Last Wednesday, I received a phone call from Israel Bitton, executive director of Americans Against Antisemitism. “We want to go to Jersey City,” he told me, “and walk the streets to find out why people in this community hate Jews and if they want to hurt us.”
“What time do you want to go?” I asked.
“Right now,” Bitton replied.
The day before, two Jews – Mindy Ferencz, 31 (a mother of three), and Moshe Deutsch, 24 – had been killed in Jersey City Kosher Supermarket at the hands of two murderous gunmen. Also killed in the store was Douglas Miguel Rodriguez, 49, a store employee. Two other Jewish customers managed to narrowly escape while bullets were flying.

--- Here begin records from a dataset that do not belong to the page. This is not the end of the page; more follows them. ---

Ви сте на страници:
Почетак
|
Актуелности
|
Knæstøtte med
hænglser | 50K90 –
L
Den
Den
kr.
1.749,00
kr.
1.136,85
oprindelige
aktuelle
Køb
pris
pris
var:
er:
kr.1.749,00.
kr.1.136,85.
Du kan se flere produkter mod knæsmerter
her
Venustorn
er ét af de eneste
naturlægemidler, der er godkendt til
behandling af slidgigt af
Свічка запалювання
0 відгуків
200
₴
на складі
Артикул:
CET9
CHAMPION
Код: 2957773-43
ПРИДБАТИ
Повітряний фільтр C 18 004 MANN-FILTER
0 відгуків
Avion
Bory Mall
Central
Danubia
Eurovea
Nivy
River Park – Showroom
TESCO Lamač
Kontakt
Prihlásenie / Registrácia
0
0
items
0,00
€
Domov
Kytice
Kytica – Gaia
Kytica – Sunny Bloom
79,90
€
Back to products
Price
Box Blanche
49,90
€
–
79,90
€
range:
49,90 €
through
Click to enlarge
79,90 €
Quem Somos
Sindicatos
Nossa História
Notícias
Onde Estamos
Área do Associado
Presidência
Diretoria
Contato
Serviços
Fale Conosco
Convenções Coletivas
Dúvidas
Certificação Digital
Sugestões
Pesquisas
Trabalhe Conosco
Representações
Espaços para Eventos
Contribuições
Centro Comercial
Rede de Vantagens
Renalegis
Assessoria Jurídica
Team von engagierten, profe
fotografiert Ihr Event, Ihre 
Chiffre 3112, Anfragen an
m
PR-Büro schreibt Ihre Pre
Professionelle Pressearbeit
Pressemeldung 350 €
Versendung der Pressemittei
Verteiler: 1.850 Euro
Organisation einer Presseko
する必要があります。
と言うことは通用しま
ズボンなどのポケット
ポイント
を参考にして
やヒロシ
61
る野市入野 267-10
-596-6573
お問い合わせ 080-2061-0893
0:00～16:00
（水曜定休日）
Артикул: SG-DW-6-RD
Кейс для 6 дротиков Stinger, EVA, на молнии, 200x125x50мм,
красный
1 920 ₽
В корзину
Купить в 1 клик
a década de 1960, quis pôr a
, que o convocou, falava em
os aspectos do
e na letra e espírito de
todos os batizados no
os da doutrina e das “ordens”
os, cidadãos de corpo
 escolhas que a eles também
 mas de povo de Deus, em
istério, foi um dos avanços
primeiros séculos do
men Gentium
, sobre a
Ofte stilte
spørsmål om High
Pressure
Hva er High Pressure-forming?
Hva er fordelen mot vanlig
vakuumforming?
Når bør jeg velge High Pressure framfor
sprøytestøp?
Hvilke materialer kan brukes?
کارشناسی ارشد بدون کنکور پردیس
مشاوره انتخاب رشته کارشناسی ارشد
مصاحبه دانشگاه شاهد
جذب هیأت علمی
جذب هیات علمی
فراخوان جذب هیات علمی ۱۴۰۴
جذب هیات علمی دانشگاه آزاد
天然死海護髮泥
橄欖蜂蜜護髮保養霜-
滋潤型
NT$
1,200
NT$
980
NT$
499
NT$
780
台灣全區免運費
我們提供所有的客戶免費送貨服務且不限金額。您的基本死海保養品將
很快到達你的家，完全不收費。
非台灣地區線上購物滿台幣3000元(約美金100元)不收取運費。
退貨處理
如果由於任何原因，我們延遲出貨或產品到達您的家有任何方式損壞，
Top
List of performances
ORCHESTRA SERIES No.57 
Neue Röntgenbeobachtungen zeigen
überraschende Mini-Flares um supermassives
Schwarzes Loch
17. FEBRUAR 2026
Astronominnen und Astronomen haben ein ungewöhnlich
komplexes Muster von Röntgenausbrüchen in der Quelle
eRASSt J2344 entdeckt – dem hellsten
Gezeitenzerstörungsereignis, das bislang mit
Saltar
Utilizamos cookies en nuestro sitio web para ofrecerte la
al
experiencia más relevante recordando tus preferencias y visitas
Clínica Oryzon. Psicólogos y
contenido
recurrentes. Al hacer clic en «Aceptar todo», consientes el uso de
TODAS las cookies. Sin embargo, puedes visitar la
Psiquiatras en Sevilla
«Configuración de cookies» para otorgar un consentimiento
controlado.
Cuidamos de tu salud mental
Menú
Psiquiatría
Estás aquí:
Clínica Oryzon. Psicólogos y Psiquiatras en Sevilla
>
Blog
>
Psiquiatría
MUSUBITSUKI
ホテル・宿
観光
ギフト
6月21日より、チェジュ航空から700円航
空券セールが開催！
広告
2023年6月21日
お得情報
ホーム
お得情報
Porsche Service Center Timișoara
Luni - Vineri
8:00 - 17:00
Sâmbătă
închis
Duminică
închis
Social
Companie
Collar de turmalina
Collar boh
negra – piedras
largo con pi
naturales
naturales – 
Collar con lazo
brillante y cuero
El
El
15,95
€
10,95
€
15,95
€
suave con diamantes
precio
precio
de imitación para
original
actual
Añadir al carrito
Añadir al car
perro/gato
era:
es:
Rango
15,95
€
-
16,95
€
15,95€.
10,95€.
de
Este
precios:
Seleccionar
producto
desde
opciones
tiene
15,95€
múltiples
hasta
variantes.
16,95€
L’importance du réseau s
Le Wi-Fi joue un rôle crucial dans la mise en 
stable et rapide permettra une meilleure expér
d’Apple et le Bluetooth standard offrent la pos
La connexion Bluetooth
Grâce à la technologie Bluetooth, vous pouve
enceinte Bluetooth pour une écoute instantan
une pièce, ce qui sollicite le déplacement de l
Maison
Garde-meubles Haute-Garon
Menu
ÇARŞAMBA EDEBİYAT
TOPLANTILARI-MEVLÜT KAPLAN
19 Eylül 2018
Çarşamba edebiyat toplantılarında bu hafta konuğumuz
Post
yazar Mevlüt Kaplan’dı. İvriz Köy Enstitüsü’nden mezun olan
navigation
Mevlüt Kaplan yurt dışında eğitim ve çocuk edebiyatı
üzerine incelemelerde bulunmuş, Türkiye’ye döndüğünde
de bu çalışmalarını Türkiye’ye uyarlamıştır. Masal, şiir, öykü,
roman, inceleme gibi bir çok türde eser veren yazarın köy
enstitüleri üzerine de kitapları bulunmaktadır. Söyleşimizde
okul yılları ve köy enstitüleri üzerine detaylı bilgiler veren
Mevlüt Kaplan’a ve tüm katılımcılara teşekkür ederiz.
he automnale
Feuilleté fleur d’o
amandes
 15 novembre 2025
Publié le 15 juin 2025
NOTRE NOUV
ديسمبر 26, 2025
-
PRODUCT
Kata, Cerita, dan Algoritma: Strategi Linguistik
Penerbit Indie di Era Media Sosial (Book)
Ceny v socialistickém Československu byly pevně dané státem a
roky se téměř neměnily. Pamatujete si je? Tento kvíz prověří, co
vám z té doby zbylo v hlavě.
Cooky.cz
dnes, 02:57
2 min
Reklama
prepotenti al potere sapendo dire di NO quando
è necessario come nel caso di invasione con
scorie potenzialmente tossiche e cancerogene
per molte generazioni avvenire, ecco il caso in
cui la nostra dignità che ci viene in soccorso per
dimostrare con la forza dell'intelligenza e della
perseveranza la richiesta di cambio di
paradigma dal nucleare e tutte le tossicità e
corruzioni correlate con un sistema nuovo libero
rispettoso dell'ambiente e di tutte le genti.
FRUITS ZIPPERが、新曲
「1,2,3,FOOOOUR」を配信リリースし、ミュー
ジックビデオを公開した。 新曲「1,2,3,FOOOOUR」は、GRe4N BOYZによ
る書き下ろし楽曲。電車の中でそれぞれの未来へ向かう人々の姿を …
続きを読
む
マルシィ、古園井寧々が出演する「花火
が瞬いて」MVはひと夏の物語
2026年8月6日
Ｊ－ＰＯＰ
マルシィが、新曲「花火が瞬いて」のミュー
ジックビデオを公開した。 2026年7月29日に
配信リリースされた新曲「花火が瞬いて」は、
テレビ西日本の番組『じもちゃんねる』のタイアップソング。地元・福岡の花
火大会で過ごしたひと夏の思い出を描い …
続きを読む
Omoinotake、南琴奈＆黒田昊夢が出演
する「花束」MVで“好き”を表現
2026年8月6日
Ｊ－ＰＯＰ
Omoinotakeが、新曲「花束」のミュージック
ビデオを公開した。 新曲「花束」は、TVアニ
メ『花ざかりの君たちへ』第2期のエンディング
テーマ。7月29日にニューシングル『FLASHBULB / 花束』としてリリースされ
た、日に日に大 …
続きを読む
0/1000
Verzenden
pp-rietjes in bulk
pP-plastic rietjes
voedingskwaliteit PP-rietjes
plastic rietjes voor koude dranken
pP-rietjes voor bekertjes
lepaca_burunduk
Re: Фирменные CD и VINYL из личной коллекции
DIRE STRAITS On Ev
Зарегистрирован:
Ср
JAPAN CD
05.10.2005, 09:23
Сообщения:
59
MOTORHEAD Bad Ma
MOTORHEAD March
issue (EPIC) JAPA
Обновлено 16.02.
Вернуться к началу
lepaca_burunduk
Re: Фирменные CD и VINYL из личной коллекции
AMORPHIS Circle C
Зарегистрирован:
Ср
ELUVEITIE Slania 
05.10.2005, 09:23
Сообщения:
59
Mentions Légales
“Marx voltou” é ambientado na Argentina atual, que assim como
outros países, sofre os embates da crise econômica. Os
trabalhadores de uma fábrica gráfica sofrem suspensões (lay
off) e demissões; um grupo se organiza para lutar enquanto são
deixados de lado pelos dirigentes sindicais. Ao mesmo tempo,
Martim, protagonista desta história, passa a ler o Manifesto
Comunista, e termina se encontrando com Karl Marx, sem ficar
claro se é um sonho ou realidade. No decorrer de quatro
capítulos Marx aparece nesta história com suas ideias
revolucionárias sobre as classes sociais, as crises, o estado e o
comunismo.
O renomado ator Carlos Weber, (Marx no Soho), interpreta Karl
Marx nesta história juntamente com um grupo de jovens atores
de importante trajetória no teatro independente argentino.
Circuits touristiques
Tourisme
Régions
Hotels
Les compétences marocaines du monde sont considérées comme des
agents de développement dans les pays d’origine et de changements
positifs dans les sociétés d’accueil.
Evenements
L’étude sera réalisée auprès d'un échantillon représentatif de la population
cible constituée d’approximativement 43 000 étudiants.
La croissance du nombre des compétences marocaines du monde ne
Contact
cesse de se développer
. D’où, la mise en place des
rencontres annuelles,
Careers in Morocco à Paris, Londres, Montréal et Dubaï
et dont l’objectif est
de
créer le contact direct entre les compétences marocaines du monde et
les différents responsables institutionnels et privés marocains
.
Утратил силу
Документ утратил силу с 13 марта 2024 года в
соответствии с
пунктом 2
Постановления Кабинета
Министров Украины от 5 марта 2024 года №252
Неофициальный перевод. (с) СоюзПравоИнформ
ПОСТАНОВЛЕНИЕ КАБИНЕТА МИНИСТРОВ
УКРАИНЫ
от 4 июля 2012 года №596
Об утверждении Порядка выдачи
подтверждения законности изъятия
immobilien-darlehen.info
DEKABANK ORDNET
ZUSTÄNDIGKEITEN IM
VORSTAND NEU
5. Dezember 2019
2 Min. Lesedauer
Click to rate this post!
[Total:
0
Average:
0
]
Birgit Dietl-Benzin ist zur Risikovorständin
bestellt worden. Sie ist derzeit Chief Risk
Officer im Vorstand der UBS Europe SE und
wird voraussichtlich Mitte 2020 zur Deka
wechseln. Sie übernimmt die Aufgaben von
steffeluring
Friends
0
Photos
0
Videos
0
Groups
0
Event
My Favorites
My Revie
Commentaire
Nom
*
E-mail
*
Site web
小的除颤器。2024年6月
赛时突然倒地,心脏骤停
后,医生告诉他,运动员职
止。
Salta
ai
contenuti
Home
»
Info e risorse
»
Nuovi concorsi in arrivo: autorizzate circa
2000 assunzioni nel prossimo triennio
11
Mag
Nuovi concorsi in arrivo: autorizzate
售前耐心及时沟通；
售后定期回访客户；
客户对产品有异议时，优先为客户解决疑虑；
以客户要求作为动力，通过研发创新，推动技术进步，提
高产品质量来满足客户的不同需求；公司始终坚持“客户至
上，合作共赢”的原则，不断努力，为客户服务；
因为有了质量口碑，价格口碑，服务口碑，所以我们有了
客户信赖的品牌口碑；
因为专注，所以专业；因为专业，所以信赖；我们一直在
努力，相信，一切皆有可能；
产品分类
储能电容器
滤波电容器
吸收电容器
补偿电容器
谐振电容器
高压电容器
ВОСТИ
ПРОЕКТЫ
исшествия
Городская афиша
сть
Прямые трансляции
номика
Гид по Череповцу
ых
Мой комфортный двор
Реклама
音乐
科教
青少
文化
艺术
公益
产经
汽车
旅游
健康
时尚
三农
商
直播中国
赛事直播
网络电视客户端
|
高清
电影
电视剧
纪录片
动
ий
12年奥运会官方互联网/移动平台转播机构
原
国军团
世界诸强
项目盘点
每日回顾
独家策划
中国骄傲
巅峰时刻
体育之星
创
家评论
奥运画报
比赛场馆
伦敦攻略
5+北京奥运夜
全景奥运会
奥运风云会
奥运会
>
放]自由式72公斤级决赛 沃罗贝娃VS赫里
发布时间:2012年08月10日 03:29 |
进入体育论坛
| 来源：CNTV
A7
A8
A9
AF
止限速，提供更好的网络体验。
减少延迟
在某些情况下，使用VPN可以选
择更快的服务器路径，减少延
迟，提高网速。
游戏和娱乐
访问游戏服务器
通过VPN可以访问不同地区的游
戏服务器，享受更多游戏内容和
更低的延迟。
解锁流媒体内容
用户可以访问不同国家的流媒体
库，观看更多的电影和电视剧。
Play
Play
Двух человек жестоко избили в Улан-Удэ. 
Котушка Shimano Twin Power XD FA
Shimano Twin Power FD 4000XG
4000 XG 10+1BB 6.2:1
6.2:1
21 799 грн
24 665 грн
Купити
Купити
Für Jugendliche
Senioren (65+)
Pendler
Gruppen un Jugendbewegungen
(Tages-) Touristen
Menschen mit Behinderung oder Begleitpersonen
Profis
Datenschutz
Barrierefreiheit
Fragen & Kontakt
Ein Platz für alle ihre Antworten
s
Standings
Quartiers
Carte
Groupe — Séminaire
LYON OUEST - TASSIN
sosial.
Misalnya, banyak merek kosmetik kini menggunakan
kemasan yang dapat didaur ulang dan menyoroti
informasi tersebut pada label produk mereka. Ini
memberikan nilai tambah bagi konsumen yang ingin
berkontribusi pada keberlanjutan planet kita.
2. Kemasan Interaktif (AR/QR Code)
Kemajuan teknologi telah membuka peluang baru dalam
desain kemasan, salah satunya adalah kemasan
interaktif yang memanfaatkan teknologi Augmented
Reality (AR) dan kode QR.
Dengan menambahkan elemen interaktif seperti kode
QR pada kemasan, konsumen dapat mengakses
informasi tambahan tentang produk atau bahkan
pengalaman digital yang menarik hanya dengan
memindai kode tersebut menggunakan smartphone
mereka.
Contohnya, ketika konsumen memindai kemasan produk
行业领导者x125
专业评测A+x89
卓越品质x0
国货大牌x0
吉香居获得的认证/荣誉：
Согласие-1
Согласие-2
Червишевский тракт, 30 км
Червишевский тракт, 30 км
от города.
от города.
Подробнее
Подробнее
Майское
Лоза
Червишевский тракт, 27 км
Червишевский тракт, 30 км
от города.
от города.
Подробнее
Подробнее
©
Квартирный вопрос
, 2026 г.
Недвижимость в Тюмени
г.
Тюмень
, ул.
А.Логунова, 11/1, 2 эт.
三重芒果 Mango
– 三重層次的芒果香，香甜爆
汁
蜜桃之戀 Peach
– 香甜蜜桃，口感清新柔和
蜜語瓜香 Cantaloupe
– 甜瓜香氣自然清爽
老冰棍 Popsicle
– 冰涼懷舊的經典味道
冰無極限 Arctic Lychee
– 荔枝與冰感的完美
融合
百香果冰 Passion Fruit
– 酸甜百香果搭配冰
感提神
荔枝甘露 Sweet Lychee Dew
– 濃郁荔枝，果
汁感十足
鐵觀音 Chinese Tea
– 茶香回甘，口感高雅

According to New Jersey Attorney General Gurbir S. Grewal, the perpetrators hated Jews and law enforcement. Unfortunately, other Jersey City residents apparently share their hatred. In a video shot by Americans Against Antisemitism, a woman says:
“We never had a shooting like this until they came! If this had been the other way around, they’d be killing us. And everybody who’s standing right here knows that. … Look how black people act. We can’t do it to them? … They all the problem because if [the Jews] ain’t come to Jersey City, this [expletive deleted] would never go on.”
Next on the video, someone off camera is heard saying: “It was your kind that did it here, right? … And four of y’all are dead, right? … That’s great. If they was dead, they got shot dead, that’s great.”
A third voice is then heard saying, “Get the Jews out of Jersey City.”
Everyone I spoke to in Jersey City, however, when I arrived along with Bitton and two others, expressed disapproval of the shootings. We heard some anti-Jewish comments, but no hatred. For example, one person said, “We don’t mind them being here, but they are buying up lots of houses and pushing black families out of the neighborhood…. They can be slumlords.”
Another said, “Jews are moving in and they treat [blacks] like we don’t exist.”
Two ladies we spoke with expressed shock when they heard the shooters were black. “They were black?” they asked. “We thought this was a fight between Jews.”
We asked several people whether they thought violence against Jews was justified. None said yes.
One Muslim business owner said to us, “I am a little bit uneasy about you [Jews] coming here, but what happened here is still a tragedy because it’s a loss of a human life.”
Once the police tape on the street of the shooting was removed, we walked toward the Jersey City Kosher Market past numerous bullet holes. When we reached the store, we paused. A man walked up to us and said, “You’re Jews? I just want to apologize for what happened here today. This is not what our community is about.”
“You have no reason to apologize; you did nothing wrong,” said Benny. The man insisted we accept his apology and then went on his way.